Добавить в цитаты Настройки чтения

Страница 37 из 59

— А я не хочу, и мне, если честно, глубоко плевать на то, что ты хочешь!

— А мне нет! И Энзо тоже! — Деймон ударяет руками в стену вокруг ее головы, и Елена инстинктивно вздрагивает, шумно сглотнув от неожиданности. — Я пообещал на его похоронах, что я не дам тебе сдохнуть, что я сам застрелюсь, но ты будешь жить!
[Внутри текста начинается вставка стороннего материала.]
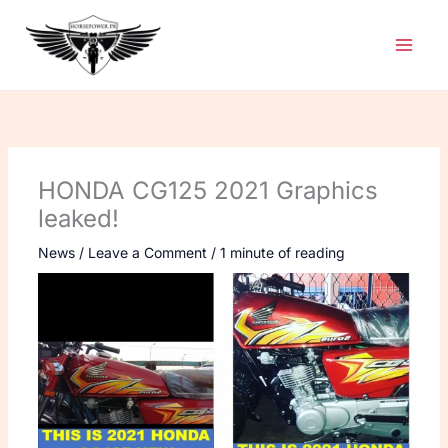
Skip
to
content
HONDA CG125 2021 Graphics
leaked!
News
/
Leave a Comment
/
1 minute of reading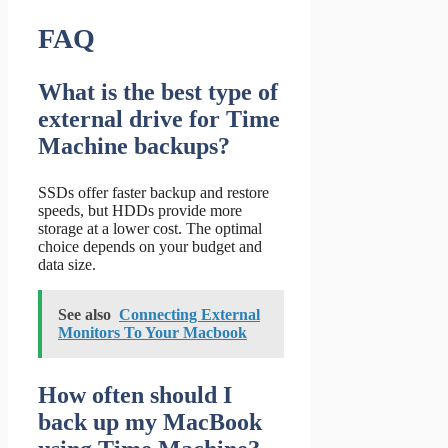
FAQ
What is the best type of
external drive for Time
Machine backups?
SSDs offer faster backup and restore
speeds, but HDDs provide more
storage at a lower cost. The optimal
choice depends on your budget and
data size.
See also
Connecting External
Monitors To Your Macbook
How often should I
back up my MacBook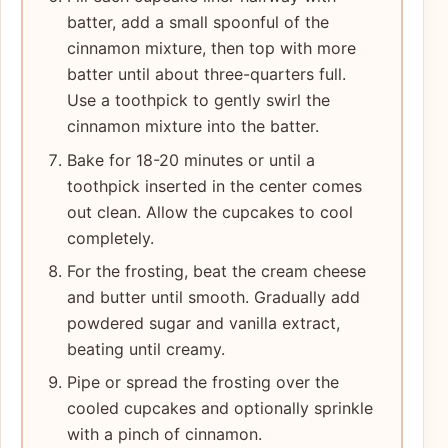
batter, add a small spoonful of the
cinnamon mixture, then top with more
batter until about three-quarters full.
Use a toothpick to gently swirl the
cinnamon mixture into the batter.
Bake for 18-20 minutes or until a
toothpick inserted in the center comes
out clean. Allow the cupcakes to cool
completely.
For the frosting, beat the cream cheese
and butter until smooth. Gradually add
powdered sugar and vanilla extract,
beating until creamy.
Pipe or spread the frosting over the
cooled cupcakes and optionally sprinkle
with a pinch of cinnamon.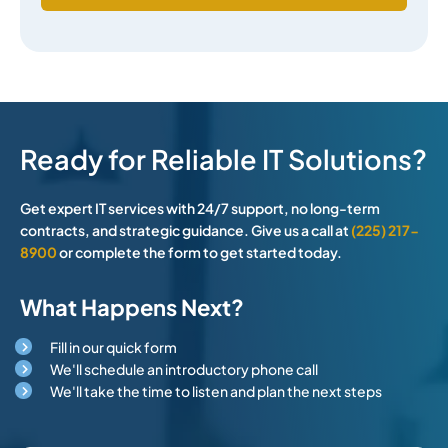
Ready for Reliable IT Solutions?
Get expert IT services with 24/7 support, no long-term
contracts, and strategic guidance. Give us a call at
(225) 217-
8900
or complete the form to get started today.
What Happens Next?
Fill in our quick form
We'll schedule an introductory phone call
We'll take the time to listen and plan the next steps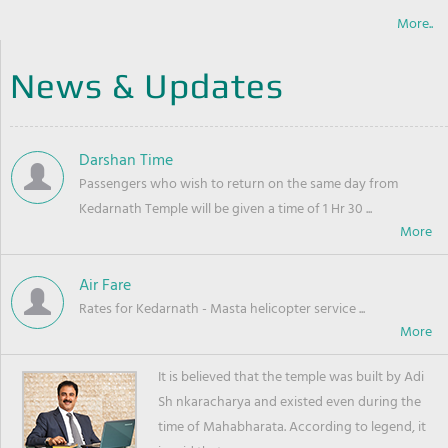
More..
News & Updates
Darshan Time
Passengers who wish to return on the same day from
Kedarnath Temple will be given a time of 1 Hr 30 ...
Air Fare
Rates for Kedarnath - Masta helicopter service ...
It is believed that the temple was built by Adi
Sh nkaracharya and existed even during the
time of Mahabharata. According to legend, it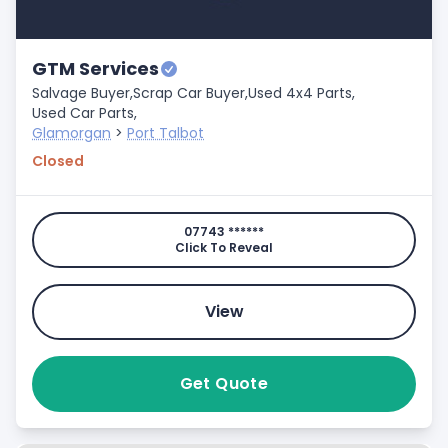
GTM Services
Salvage Buyer,
Scrap Car Buyer,
Used 4x4 Parts,
Used Car Parts,
Glamorgan
>
Port Talbot
Closed
07743 ******
Click To Reveal
View
Get Quote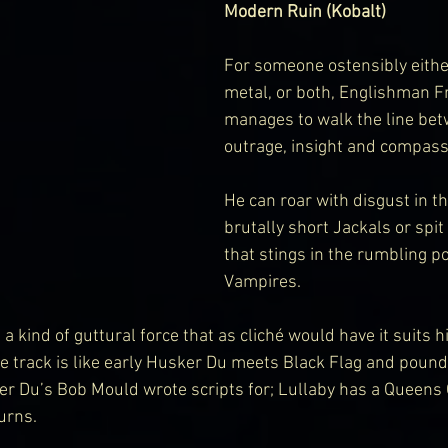
Modern Ruin (Kobalt)
For someone ostensibly eithe
metal, or both, Englishman F
manages to walk the line be
outrage, insight and compass
He can roar with disgust in th
brutally short Jackals or spit
that stings in the rumbling po
Vampires.
a kind of guttural force that as cliché would have it suits hi
le track is like early Husker Du meets Black Flag and pounds
r Du’s Bob Mould wrote scripts for; Lullaby has a Queens 
urns.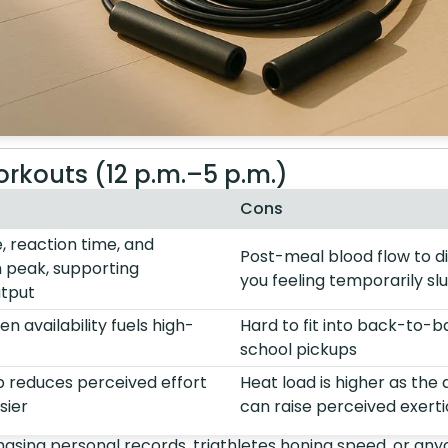
rkouts (12 p.m.–5 p.m.)
Cons
 reaction time, and
Post-meal blood flow to d
 peak, supporting
you feeling temporarily sl
tput
n availability fuels high-
Hard to fit into back-to-
school pickups
ip reduces perceived effort
Heat load is higher as the
sier
can raise perceived exert
asing personal records, triathletes honing speed, or any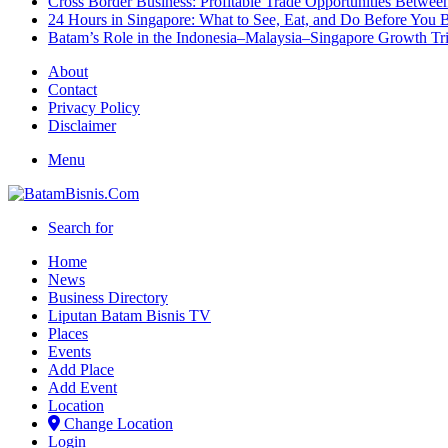
Cross Border Business: Profitable Trade Opportunities Betwee
24 Hours in Singapore: What to See, Eat, and Do Before You B
Batam’s Role in the Indonesia–Malaysia–Singapore Growth T
About
Contact
Privacy Policy
Disclaimer
Menu
Search for
Home
News
Business Directory
Liputan Batam Bisnis TV
Places
Events
Add Place
Add Event
Location
Change Location
Login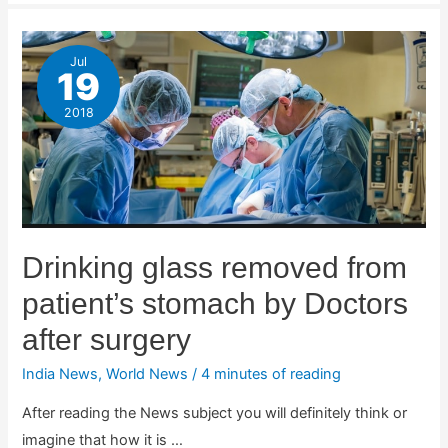
Jul
19
2018
Drinking glass removed from
patient’s stomach by Doctors
after surgery
India News
,
World News
/
4 minutes of reading
After reading the News subject you will definitely think or
imagine that how it is …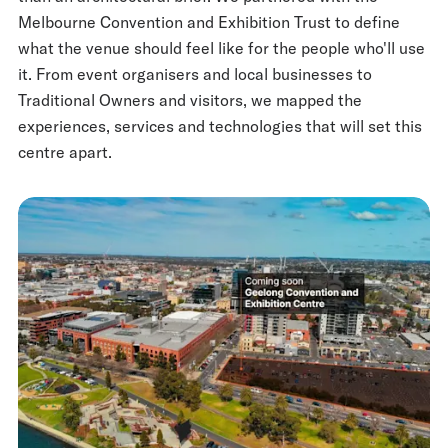
Melbourne Convention and Exhibition Trust to define
what the venue should feel like for the people who'll use
it. From event organisers and local businesses to
Traditional Owners and visitors, we mapped the
experiences, services and technologies that will set this
centre apart.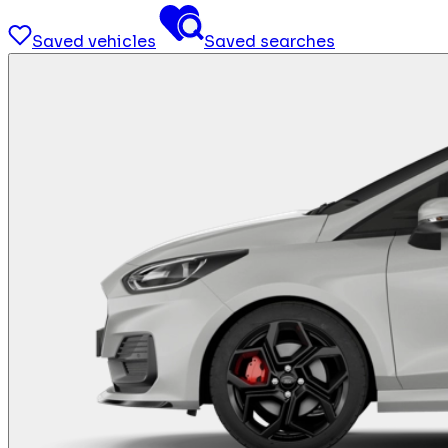
Saved vehicles
Saved searches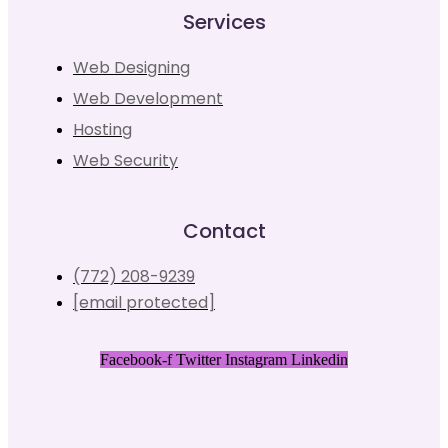
Services
Web Designing
Web Development
Hosting
Web Security
Contact
(772) 208-9239
[email protected]
Facebook-f
Twitter
Instagram
Linkedin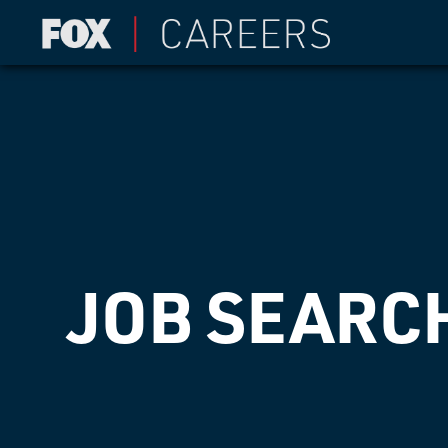
JOB SEARC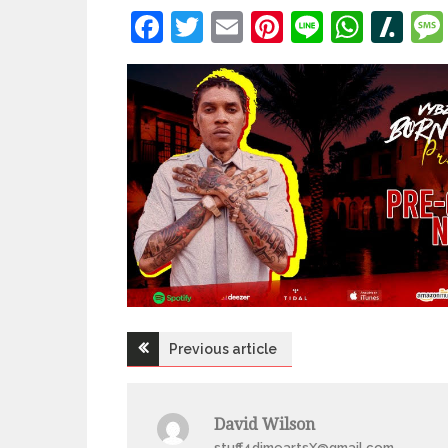
Facebook
Twitter
Email
Pinterest
Line
What
Sl
Post
Previous article
navigation
David Wilson
stuff4dimeartsX@gmail.com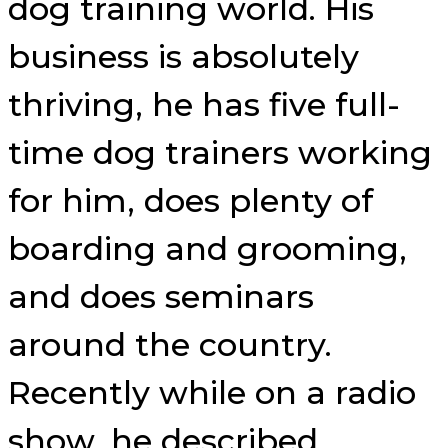
dog training world. His
business is absolutely
thriving, he has five full-
time dog trainers working
for him, does plenty of
boarding and grooming,
and does seminars
around the country.
Recently while on a radio
show, he described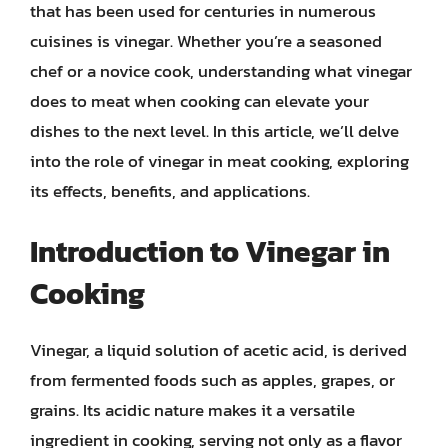
that has been used for centuries in numerous
cuisines is vinegar. Whether you’re a seasoned
chef or a novice cook, understanding what vinegar
does to meat when cooking can elevate your
dishes to the next level. In this article, we’ll delve
into the role of vinegar in meat cooking, exploring
its effects, benefits, and applications.
Introduction to Vinegar in
Cooking
Vinegar, a liquid solution of acetic acid, is derived
from fermented foods such as apples, grapes, or
grains. Its acidic nature makes it a versatile
ingredient in cooking, serving not only as a flavor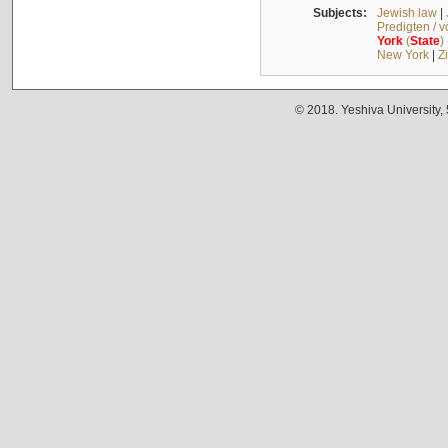
Subjects:
Jewish law
|
Predigten / 
York
(
State
)
New York
|
Z
© 2018. Yeshiva University,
А ты выпендриваешься, млять, и из-за этого я спать нормально не могу, потому что боюсь, что ты опять куда-нибудь вляпаешься, и мне придется твою задницу вытаскивать!

— А не надо думать о моей заднице! — рявкает она, с трудом ловя губами воздух. — Ты мне вообще не нужен! И прекрати постоянно кивать на Энзо, тебе плевать на него! Может быть… может быть, это ты его грохнул, а сейчас разыгрываешь передо мной комедию! — Деймон ошарашенно смотрит на нее, и она начинает наседать на нее, вскинув руки. — Почему нет?! Он был твоим конкурентом, и ты решил от него избавиться! Это был ты, ты убил его!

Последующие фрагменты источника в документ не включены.